WHAT THE TASK ASKS – After reading the data below, copy out every line that contains the word "Laundry".

[[ PROVIDED RECORDS, beginning ]]

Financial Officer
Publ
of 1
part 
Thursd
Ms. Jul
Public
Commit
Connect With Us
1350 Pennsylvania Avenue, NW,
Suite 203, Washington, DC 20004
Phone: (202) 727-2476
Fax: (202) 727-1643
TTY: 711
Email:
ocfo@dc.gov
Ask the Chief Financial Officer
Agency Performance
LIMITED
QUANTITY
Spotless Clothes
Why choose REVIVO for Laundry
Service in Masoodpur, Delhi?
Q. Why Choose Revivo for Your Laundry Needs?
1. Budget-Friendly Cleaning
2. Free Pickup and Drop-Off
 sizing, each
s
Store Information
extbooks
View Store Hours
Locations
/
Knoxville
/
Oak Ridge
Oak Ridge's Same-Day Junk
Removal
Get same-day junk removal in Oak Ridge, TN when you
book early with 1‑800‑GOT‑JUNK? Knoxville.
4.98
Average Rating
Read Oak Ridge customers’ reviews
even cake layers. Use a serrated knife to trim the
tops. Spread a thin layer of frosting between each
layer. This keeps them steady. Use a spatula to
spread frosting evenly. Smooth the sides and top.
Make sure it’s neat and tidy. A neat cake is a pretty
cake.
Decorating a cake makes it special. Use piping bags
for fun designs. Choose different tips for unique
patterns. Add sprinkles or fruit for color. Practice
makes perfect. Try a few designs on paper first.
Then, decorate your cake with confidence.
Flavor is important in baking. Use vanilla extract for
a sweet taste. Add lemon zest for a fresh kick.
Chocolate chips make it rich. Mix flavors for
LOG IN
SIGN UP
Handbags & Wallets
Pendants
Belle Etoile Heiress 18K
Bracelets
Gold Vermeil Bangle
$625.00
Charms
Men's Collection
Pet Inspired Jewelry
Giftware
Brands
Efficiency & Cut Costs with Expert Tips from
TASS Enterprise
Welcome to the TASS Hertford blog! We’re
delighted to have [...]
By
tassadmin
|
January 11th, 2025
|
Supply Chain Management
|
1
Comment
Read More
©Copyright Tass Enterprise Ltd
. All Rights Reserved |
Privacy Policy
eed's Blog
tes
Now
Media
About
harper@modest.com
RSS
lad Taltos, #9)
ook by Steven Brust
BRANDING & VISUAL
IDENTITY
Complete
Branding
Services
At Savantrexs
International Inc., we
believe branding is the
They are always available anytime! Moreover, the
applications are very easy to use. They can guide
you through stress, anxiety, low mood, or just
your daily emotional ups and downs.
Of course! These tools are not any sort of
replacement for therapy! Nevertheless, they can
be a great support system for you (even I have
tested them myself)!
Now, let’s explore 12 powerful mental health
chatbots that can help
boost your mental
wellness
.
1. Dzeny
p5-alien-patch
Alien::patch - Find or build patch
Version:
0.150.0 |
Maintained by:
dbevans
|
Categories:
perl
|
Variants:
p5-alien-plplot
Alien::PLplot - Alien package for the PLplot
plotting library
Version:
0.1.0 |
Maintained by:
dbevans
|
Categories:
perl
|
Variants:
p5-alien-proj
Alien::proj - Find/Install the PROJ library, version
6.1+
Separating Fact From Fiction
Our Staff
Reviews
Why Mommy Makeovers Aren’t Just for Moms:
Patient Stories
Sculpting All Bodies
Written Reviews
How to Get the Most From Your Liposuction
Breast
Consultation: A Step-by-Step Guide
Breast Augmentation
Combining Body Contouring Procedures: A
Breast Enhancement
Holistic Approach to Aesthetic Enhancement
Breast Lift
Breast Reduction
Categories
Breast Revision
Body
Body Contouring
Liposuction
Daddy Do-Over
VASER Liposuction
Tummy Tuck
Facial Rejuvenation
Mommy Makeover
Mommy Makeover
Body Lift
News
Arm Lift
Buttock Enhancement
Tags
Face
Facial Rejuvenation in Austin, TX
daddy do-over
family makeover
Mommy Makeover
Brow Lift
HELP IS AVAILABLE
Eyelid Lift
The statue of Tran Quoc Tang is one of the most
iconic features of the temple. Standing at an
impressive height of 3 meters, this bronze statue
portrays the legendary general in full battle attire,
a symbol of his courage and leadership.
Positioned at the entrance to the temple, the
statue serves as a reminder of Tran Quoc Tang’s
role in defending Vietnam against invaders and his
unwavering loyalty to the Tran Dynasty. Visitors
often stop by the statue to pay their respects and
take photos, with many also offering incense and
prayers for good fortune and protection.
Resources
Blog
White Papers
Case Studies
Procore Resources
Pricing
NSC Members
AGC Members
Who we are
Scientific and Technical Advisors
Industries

[[ PROVIDED RECORDS, end ]]

SOLUTION TO THE PROBLEM –
Why choose REVIVO for Laundry
Q. Why Choose Revivo for Your Laundry Needs?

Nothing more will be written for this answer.